4. Little girls react to Disney's black Little Mermaid.

That's all for now!

June 12, 2022

"Disney has never endorsed Gay Days... Nor has it tried to rein it in. There isn’t much the company could do anyway."

"For red shirt days, attendees buy tickets like anyone else. The planning is handled by private companies like One Magical Weekend, Gay Days Inc., and the lesbian-focused Girls in Wonderland.... Would the anti-L.G.B.T.Q. vitriol that has surrounded Disney in recent months spill over to Gay Days?...  On Saturday morning... Gay Days participants streamed into Disney World. Many of them wore red shirts with the words 'SAY GAY' on the back....  [Disney's] Parks & Resorts division celebrates Pride month with a barrage of rainbow merchandise in its shops, including a button featuring Mickey Mouse and a rainbow along with the slogan 'Belong, Believe, Be Proud.' There were also rainbow-themed desserts... [and] Pride-themed photo backdrops.... There were no protesters. There were no cautionary signs. The only tension I saw came from a gay man who was cranky that a Disney manager had told him that his shirt could be viewed as inappropriate. It featured Pluto in leather gear and the phrase 'I like it wruff.'"

From "After a Political Storm, Gay Days Return to Disney/An L.G.B.T.Q. tradition at Disney World took on new significance this year, when Disney was ensnared in a heated cultural debate" (NYT).

June 1, 2022

The heads of Drudge have got me wondering — which one is the real boy?

Note the headless angel, the creepy succession of men, and — topping it all off — the little puppet boy. Beyond heads — hands: I like the mirrored hand gestures, the angel and Joe Biden and then Tom Cotton and Pinocchio. All the human entities frown. We can't know the expression on the angel statues head and Pinocchio is slack-jawed and woozy. 

Anyway, what's up with Disney sending the live-action remake of "Pinocchio" straight to video? It was directed by Robert Zemeckis and stars Tom Hanks. That's conspicuously intended to be huge. It must stink like a bad cigar.

ADDED: I see that there is a second live-action version of Pinocchio coming out this year.

May 25, 2022

"Nordic larpers... 'are emotional junkies.... Most of us larp because we can feel it and smell it with our bodies.' 'Nordic larps—they’re not for everybody'...."

"Some of them 'can be intense experiences, and that is probably not what we want to offer to our mainstream audience.'"

That's just an isolated snippet from "LARPing Goes to Disney World/On a 'Star Wars' spaceship, the company has taken live-action role-play to a lavish extreme.
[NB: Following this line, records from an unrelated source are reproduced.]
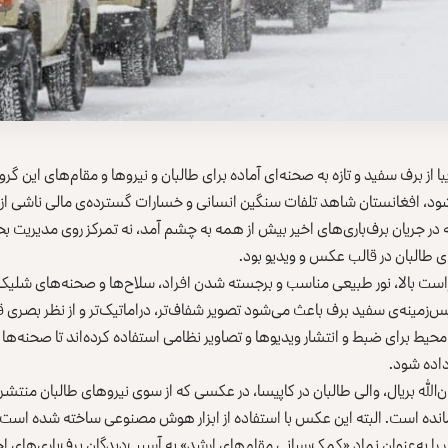
 از برف سفید و تازه به صحنه‌ای آماده برای طالبان و نیروها و مقام‌های این گر
شود، افغانستان شاهد تلفات سنگین انسانی و خسارات گسترده‌ی مالی ناشی ا
ه در جریان برف‌باری‌های اخیر بیش از همه به چشم آمد، نه تمرکز روی مدیریت ب
ی طالبان در قالب عکس و ویدیو بود.
تراست بالا، نور طبیعی مناسب و برجسته‌ شدن افراد، سلاح‌ها و صحنه‌های شلی
س‌زمینه‌ی سفید برف باعث می‌شود تصویر شفاف‌تر، دراماتیک‌تر و از نظر بصری ق
محیط برای ضبط و انتشار ویدیوها و تصاویر نظامی استفاده کرده‌اند تا صحنه‌ها بر
داده شود.
ان‌الله بریال، والی طالبان در کاپیسا، در عکسی که از سوی نیروهای طالبان منت
مانده است. البته این عکس با استفاده از ابزار هوش مصنوعی ساخته شده است
ا به‌‌عنوان نماد «کمک‌‌رسانی مقام‌های ارشد» به آسیب‌دیدگان برف‌باری‌های اخ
Guests spend days eating, scheming, and assembling lightsabres in character" by Neima Jahromi (The New Yorker).

LARP = live-action role play. 

We're told that in the "Nordic larp scene," they prefer "games with deep emotional involvement and few rules." Nordic designers of LARPs were inspired by Dungeons & Dragons, but they rejected the idea of using actuarial tables to determine who wins and loses a fight. That "didn’t really fit the culture here.... Nordics are way more collaborative than adversarial." 

I'm not at all familiar with Dungeons & Dragons, but it was funny to read that it's based on insurance underwriting. 

Anyway, the article is mostly about a big Disney/"Star Wars" production. I had trouble understanding this. My point of reference was a Renaissance Faire, not that I'd ever attended one, but I've seen that phenomenon discussed and mocked for decades, most recently in episode 5 of "Love on the Spectrum U.S." Isn't this LARPing like going to a Renaissance Faire?

I've been on immersive Disney World rides like "Pirates of the Caribbean," where they load you into a fake boat and pull you though various scenes, but you're still a passive member of an audience. I did that only in the context of amusing my children. I can't imagine wanting further immersion with the pressure of being part of the show. But I will put some effort into trying to understand what other people are finding rewarding. 

And does this mean I'm a standoffish observer in life, missing out on the fun? I'm standoffish about manufactured things that you're supposed to get caught up in. If there's one thing that makes me feel like a separate individual, it's being in the midst of people who are having an emotional group transformation.